Exempt from Disclosure is a helpful attempt to describe the entire history of the UFO phenomenon from the mid 1940’s to the present based on the revelations of a number of individuals earlier associated with an informal study group known as the ‘Aviary’. The Aviary was a group of former and serving officials, scientists, military personnel and television producers from a number of military services and corporations that began meeting in 1986 to discuss the UFO phenomenon. The Aviary attempted to piece together the most credible available information on the UFO phenomenon into a coherent pattern. The main author and the two contributing writers of Exempt from Disclosure were all members of the Aviary, and draw upon their experiences and knowledge gained through their own direct experiences and hearing the stories of others involved in classified projects. The UFO history described by Collins et al., is intended to be a primer for all those wishing to piece together the highly classified activities of senior officials and military services associated with UFOs.

 

In reading Exempt from Disclosure, one embarks on the journey of understanding the UFO phenomenon from the perspective of an informal study group that had access to various levels of classified information in compartmented programs, and were willing to share this among themselves to piece together the larger UFO puzzle. In particular, Exempt from Disclosure represents the research efforts of the main author, Robert Collins, a retired Air Force Intelligence Officer with the Foreign Technology Division at Wright Patterson Air Force Base, to piece together the secret history of the UFO phenomenon in a coherent and systematic manner.

 

This second edition of Exempt from Disclosure improves upon the first edition which did not have an index and had a number of typographical errors. Furthermore, it has a number of additions and deletions that reflects the ongoing dialogue between the main author, Robert Collins and contributing writers such as Richard Doty. The first edition provided an astonishing amount of information on a number of key personnel and their relations to UFOs.
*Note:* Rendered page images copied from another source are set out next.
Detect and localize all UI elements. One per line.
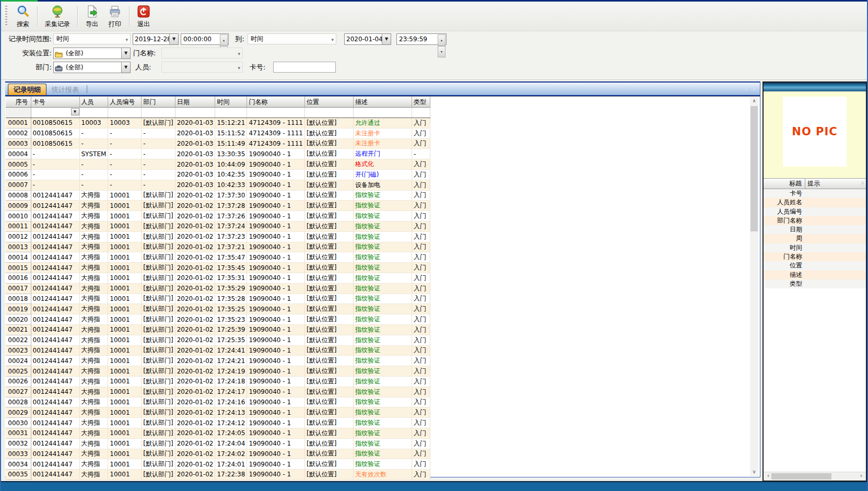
collect-records-button[interactable]: 采集记录	[40, 2, 75, 31]
table-row[interactable]: 000080012441447大拇指10001[默认部门]2020-01-021…	[6, 190, 430, 201]
table-row[interactable]: 000120012441447大拇指10001[默认部门]2020-01-021…	[6, 231, 430, 242]
filter-cell[interactable]: ▼	[31, 108, 79, 118]
table-row[interactable]: 000220012441447大拇指10001[默认部门]2020-01-021…	[6, 335, 430, 345]
print-button[interactable]: 打印	[103, 2, 126, 31]
hint-row[interactable]: 卡号	[764, 189, 866, 198]
dropdown-arrow-icon[interactable]: ▼	[121, 62, 130, 73]
filter-cell[interactable]	[175, 108, 215, 118]
dropdown-arrow-icon[interactable]: ▼	[169, 34, 178, 44]
hint-row[interactable]: 描述	[764, 271, 866, 279]
column-header-0[interactable]: 序号	[6, 97, 31, 108]
scroll-left-icon[interactable]: ‹	[765, 472, 772, 480]
table-row[interactable]: 000020010850615---2020-01-0315:11:524712…	[6, 128, 430, 138]
filter-cell[interactable]	[412, 108, 430, 118]
table-row[interactable]: 000200012441447大拇指10001[默认部门]2020-01-021…	[6, 314, 430, 325]
vertical-scrollbar[interactable]: ∧ ∨	[750, 97, 758, 476]
hint-row[interactable]: 门名称	[764, 252, 866, 261]
table-row[interactable]: 000340012441447大拇指10001[默认部门]2020-01-021…	[6, 459, 430, 470]
table-row[interactable]: 000300012441447大拇指10001[默认部门]2020-01-021…	[6, 418, 430, 428]
filter-cell[interactable]	[304, 108, 353, 118]
tab-scroll-right-icon[interactable]: ▸	[753, 86, 756, 92]
department-combo[interactable]: (全部) ▼	[53, 62, 131, 73]
hint-row[interactable]: 人员编号	[764, 207, 866, 216]
table-row[interactable]: 000260012441447大拇指10001[默认部门]2020-01-021…	[6, 376, 430, 387]
column-header-9[interactable]: 描述	[353, 97, 412, 108]
end-range-type-combo[interactable]: 时间 ▾	[248, 33, 336, 44]
door-name-combo[interactable]: ▾	[161, 48, 243, 59]
table-row[interactable]: 000290012441447大拇指10001[默认部门]2020-01-021…	[6, 407, 430, 418]
scrollbar-thumb[interactable]	[771, 473, 831, 480]
table-row[interactable]: 000150012441447大拇指10001[默认部门]2020-01-021…	[6, 263, 430, 273]
table-row[interactable]: 000270012441447大拇指10001[默认部门]2020-01-021…	[6, 387, 430, 397]
hint-row[interactable]: 日期	[764, 225, 866, 234]
table-row[interactable]: 000180012441447大拇指10001[默认部门]2020-01-021…	[6, 294, 430, 304]
end-date-picker[interactable]: 2020-01-04 ▼	[344, 33, 391, 45]
filter-cell[interactable]	[142, 108, 175, 118]
table-row[interactable]: 00007----2020-01-0310:42:3319090040 - 1[…	[6, 180, 430, 190]
start-time-spinner[interactable]: 00:00:00 ▴▾	[181, 33, 229, 45]
tab-scroll-left-icon[interactable]: ◂	[745, 86, 747, 92]
table-row[interactable]: 000160012441447大拇指10001[默认部门]2020-01-021…	[6, 273, 430, 283]
spin-up-icon[interactable]: ▴	[438, 34, 445, 46]
column-header-6[interactable]: 时间	[215, 97, 247, 108]
table-row[interactable]: 000090012441447大拇指10001[默认部门]2020-01-021…	[6, 201, 430, 211]
column-header-1[interactable]: 卡号	[31, 97, 79, 108]
table-row[interactable]: 000190012441447大拇指10001[默认部门]2020-01-021…	[6, 304, 430, 314]
table-row[interactable]: 000250012441447大拇指10001[默认部门]2020-01-021…	[6, 366, 430, 377]
column-header-7[interactable]: 门名称	[247, 97, 305, 108]
column-header-3[interactable]: 人员编号	[108, 97, 142, 108]
column-header-5[interactable]: 日期	[175, 97, 215, 108]
table-row[interactable]: 00004-SYSTEM--2020-01-0313:30:3519090040…	[6, 149, 430, 159]
tab-statistics-report[interactable]: 统计报表	[46, 84, 84, 95]
hint-row[interactable]: 时间	[764, 243, 866, 252]
table-row[interactable]: 00005----2020-01-0310:44:0919090040 - 1[…	[6, 159, 430, 170]
spin-up-icon[interactable]: ▴	[220, 34, 228, 46]
dropdown-arrow-icon[interactable]: ▼	[121, 48, 130, 59]
tab-record-detail[interactable]: 记录明细	[8, 84, 46, 95]
table-row[interactable]: 000140012441447大拇指10001[默认部门]2020-01-021…	[6, 252, 430, 263]
table-row[interactable]: 000030010850615---2020-01-0315:11:494712…	[6, 138, 430, 149]
scroll-down-icon[interactable]: ∨	[750, 468, 758, 476]
hint-row[interactable]: 部门名称	[764, 216, 866, 225]
hint-row[interactable]: 人员姓名	[764, 198, 866, 207]
table-row[interactable]: 000350012441447大拇指10001[默认部门]2020-01-021…	[6, 470, 430, 480]
filter-cell[interactable]	[247, 108, 305, 118]
filter-cell[interactable]	[353, 108, 412, 118]
table-row[interactable]: 000130012441447大拇指10001[默认部门]2020-01-021…	[6, 242, 430, 252]
scroll-up-icon[interactable]: ∧	[750, 97, 758, 105]
table-row[interactable]: 000170012441447大拇指10001[默认部门]2020-01-021…	[6, 283, 430, 294]
table-row[interactable]: 000330012441447大拇指10001[默认部门]2020-01-021…	[6, 449, 430, 459]
scrollbar-thumb[interactable]	[750, 106, 758, 231]
table-row[interactable]: 000100012441447大拇指10001[默认部门]2020-01-021…	[6, 211, 430, 221]
table-row[interactable]: 0000100108506151000310003[默认部门]2020-01-0…	[6, 118, 430, 128]
table-row[interactable]: 000110012441447大拇指10001[默认部门]2020-01-021…	[6, 221, 430, 231]
start-date-picker[interactable]: 2019-12-28 ▼	[133, 33, 179, 45]
table-row[interactable]: 000240012441447大拇指10001[默认部门]2020-01-021…	[6, 356, 430, 366]
end-time-spinner[interactable]: 23:59:59 ▴▾	[396, 33, 447, 45]
table-row[interactable]: 000320012441447大拇指10001[默认部门]2020-01-021…	[6, 438, 430, 449]
card-number-input[interactable]	[273, 62, 336, 73]
filter-cell[interactable]	[108, 108, 142, 118]
hint-row[interactable]: 类型	[764, 279, 866, 288]
dropdown-arrow-icon[interactable]: ▼	[382, 34, 391, 44]
table-row[interactable]: 000210012441447大拇指10001[默认部门]2020-01-021…	[6, 324, 430, 335]
column-header-4[interactable]: 部门	[142, 97, 175, 108]
table-row[interactable]: 00006----2020-01-0310:42:3519090040 - 1[…	[6, 169, 430, 180]
hint-row[interactable]: 位置	[764, 261, 866, 270]
column-header-8[interactable]: 位置	[304, 97, 353, 108]
exit-button[interactable]: 退出	[132, 2, 155, 31]
hint-scroll-up-icon[interactable]: ∧	[861, 180, 864, 185]
horizontal-scrollbar[interactable]: ‹ ›	[764, 472, 866, 481]
install-location-combo[interactable]: (全部) ▼	[53, 48, 131, 59]
export-button[interactable]: 导出	[80, 2, 103, 31]
filter-cell[interactable]	[215, 108, 247, 118]
table-row[interactable]: 000310012441447大拇指10001[默认部门]2020-01-021…	[6, 428, 430, 438]
spin-down-icon[interactable]: ▾	[438, 46, 445, 57]
hint-row[interactable]: 周	[764, 234, 866, 243]
range-type-combo[interactable]: 时间 ▾	[53, 33, 131, 44]
card-filter-dropdown-icon[interactable]: ▼	[71, 108, 79, 115]
column-header-2[interactable]: 人员	[79, 97, 108, 108]
scroll-right-icon[interactable]: ›	[858, 472, 865, 480]
toolbar-drag-handle[interactable]	[5, 6, 7, 27]
table-row[interactable]: 000280012441447大拇指10001[默认部门]2020-01-021…	[6, 397, 430, 407]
Collins provided information on the roles played by Allen Dulles, James Jesus Angleton, Richard Helms, in controlling information on UFOs and their knowledge. Each is studied in successive chapters and an earlier review by Dr Robert Wood (see Exopolitics Journal 1:3 [156-59]) describes the importance of much of the information on these key intelligence officials that has never before been released to the general public.

 

A key feature of this release is the military intelligence backgrounds of the author/writers and the Aviary more generally. Of most significance is the chapter by Richard Doty who served as a Special Agent for the Air Force Office of Special Investigations responsible for UFO investigations (1978-1988). Doty describes his access to classified information during this period, and provides direct testimonial evidence of classified projects involving UFOs. While the first three chapters provide much factual and documentary information on Dulles, Angleton and Helms, it is Doty’s chapter and subsequent revelations that provides primary first hand information. This gives his chapter and subsequent contributions in Exempt from Disclosure most significance for the overall persuasiveness of the book.

 

Doty was the co-author of the first edition but appears in the second edition as a contributing writer. This appears to have occurred as a result of Doty aiming to distance himself somewhat with his revelations and the classified documents in the first edition, and his later public statements that raised some controversy. Most prominent among these was an extraordinary story in the first edition where he described being physically present at an interview with an EBE. Doty later backtracked and claimed to have seen the interview by videoconference in another room (pp. 143-44). Collins points out that Doty’s new position is incongruent with the story described in the book. According to Collins, Doty regreted having disclosed his experience thereby accounting for his later backtracking and the inconsistency.

 

Another area of controversy is where Doty claims that he completed a law degree and passed the bar exam in New Mexico (p. 91). This became subject to some heated internet debate when it was discovered he had not passed the New Mexico Bar exam. Later Collins argued that he mistakenly inferred that Doty had passed the New Mexico Bar, but that Doty had indeed passed a law degree. To date there has been no substantiation of Doty having achieved a law degree or any degree for that matter. Furthermore, he did not correct what was in the first edition where he spoke in the first person about his education background. This suggests that Doty dissembled in relating his educational qualifications to Collins. Nevertheless, Doty’s professional qualifications as a former Special Agent for and New Mexico State Trooper can be verified. Such inconsistencies do not augur well for Doty’s reliability as a witness and indeed casts some uncertainty over Doty’s claims in Exempt from Disclosure. Given his important role in the book as the subject of one chapter and later contributions, it’s worth reflecting on Doty’s reliability as a source of UFO information.

 

Doty’s began his service as a Special Agent for the Air Force Office of Special Investigations in 1978 and played a role in officially sanctioned deception programs. Most well known were his efforts to mislead UFO researchers Paul Bennewitz and Linda Moulton Howe in their respective efforts to research the UFO phenomenon. In such deception programs, Doty attempted to befriend or beguile the researcher and sow misinformation. The goal was to steer the researchers away from sensitive UFO information and ultimately discredit them or render them ineffective. This respectively happened in the cases of Bennewitz and Howe, and likely occurred with other unnamed researchers. In Exempt from Disclosure, Doty apparently comes clean and is disclosing his own direct experiences starting in 1968 when he entered U.S. military service and trained for Air Force security police. Doty’s revelations about his initial assignment at Indian Springs where he witnessed a hangar filled with UFOs, and subsequent experiences with EBEs and UFO information is startling. The key question is: “how close is Doty sticking to the truth.”

 

Area 51 – Groom Lake, Nevada

As a contributing writer, Doty appears to be performing the inconsistent functions of disclosing personal experiences involving highly classified information concerning UFOs, while raising issues over his credibility as a witness with his subsequent public backtracking and dissembling.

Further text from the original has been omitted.